▶ EXERCISE:
Look through the entries for the string "Forgot", and copy each line that holds it.

Document layout detection data:
-------
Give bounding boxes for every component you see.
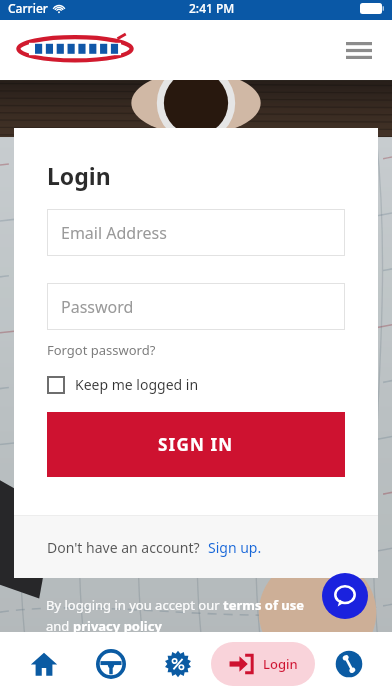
staticText: privacy policy (73, 617, 162, 635)
button[interactable]: Sign up. (208, 538, 262, 557)
button[interactable]: Offers (144, 632, 211, 696)
button[interactable]: SIGN IN (47, 412, 345, 477)
staticText: 2:41 PM (189, 0, 235, 16)
staticText: By logging in you accept our (46, 596, 223, 614)
button[interactable]: Autorent home (16, 30, 134, 70)
button[interactable]: Menu (342, 33, 376, 67)
staticText: Carrier (8, 0, 48, 16)
staticText: Don't have an account? (47, 538, 200, 557)
button[interactable]: Call (315, 632, 382, 696)
staticText: Sign up. (208, 538, 262, 557)
staticText: terms of use (223, 596, 305, 614)
button[interactable]: Cars (77, 632, 144, 696)
staticText: Password (61, 296, 134, 318)
button[interactable]: Forgot password? (47, 341, 156, 359)
staticText: Forgot password? (47, 341, 156, 359)
staticText: Login (47, 160, 111, 191)
button[interactable]: Email Address (47, 209, 345, 256)
staticText: Keep me logged in (75, 375, 199, 394)
button[interactable]: Login (211, 642, 315, 686)
button[interactable]: terms of use (223, 596, 305, 614)
button[interactable]: Password (47, 283, 345, 330)
staticText: Login (263, 655, 298, 673)
staticText: Email Address (61, 222, 167, 244)
staticText: and (46, 617, 73, 635)
button[interactable]: Chat support (322, 573, 368, 619)
button[interactable]: Keep me logged in (47, 375, 199, 394)
button[interactable]: Home (10, 632, 77, 696)
staticText: SIGN IN (158, 433, 234, 456)
button[interactable]: privacy policy (73, 617, 162, 635)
-------
▶ EXERCISE SOLUTION:
button[interactable]: Forgot password? (47, 341, 156, 359)
staticText: Forgot password? (47, 341, 156, 359)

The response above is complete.